Twenty-two of Australia’s biggest banks announced on 22 March that they were throwing a $100 billion lifeline that would include deferred business and home loan payments for small businesses as well as individuals of up to six months.
“People should rightly question whether their landlords have accessed those hardship provisions that are already in place.”
“This is a very sad situation for everyone. We know as well that many property managers are underpaid and overworked by their bosses and are often renters themselves.
“This is a whole community problem, and unfortunately the forecasted 1 million unemployed Australians will include some property managers. They should be supported the same as everyone else.”
Other renters told to pay up
One Twitter user said it was “madness” he was not only asked to pay full rent, but his rent had been hiked.
We got a $10 p/w increase. After already going up ~20% in the last 12 month's.
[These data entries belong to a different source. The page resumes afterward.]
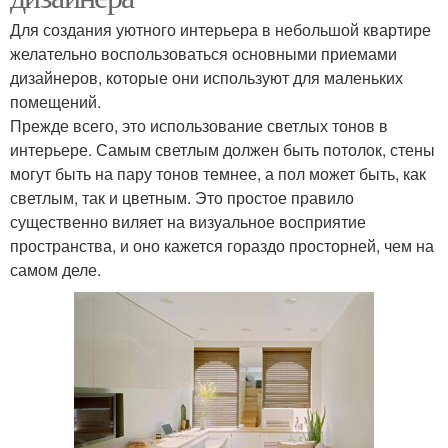
Для создания уютного интерьера в небольшой квартире
желательно воспользоваться основными приемами
дизайнеров, которые они используют для маленьких
помещений.
Прежде всего, это использование светлых тонов в
интерьере. Самым светлым должен быть потолок, стены
могут быть на пару тонов темнее, а пол может быть, как
светлым, так и цветным. Это простое правило
существенно виляет на визуальное восприятие
пространства, и оно кажется гораздо просторней, чем на
самом деле.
Madness.— samborghyni (@Samborghyni) March 27, 2020
Canberra resident David* was sent an email by LJ Hooker advising of new procedures put in place to safeguard the health of tenants and staff, such as health checks, implementing remote signing of leases to limit face-to-face contact and requiring tenants to take photos of the property in lieu of house inspections.
The email also stated it was an “expectation that tenants follow their tenancy agreement. Obligations of the lease still stand.”
“If a situation occurs where you are unable to pay rent, please contact us immediately so that we can work with you and the lessor a way forward.”
David said receiving the email had irked him and felt that too much responsibility was placed on the tenant.
“I just find it annoying that they lecture us about having to uphold our side of the tenancy agreement but they also want us to essentially do part of their job to assist with inspections,” he said.
“Like I get we should be trying to help each other but it feels like it’s all one way.”
*Note: Names have been changed for anonymity. This story was amended on 31 March to remove the inclusion of Urban Springs as a branch that sent out emails with the eviction process.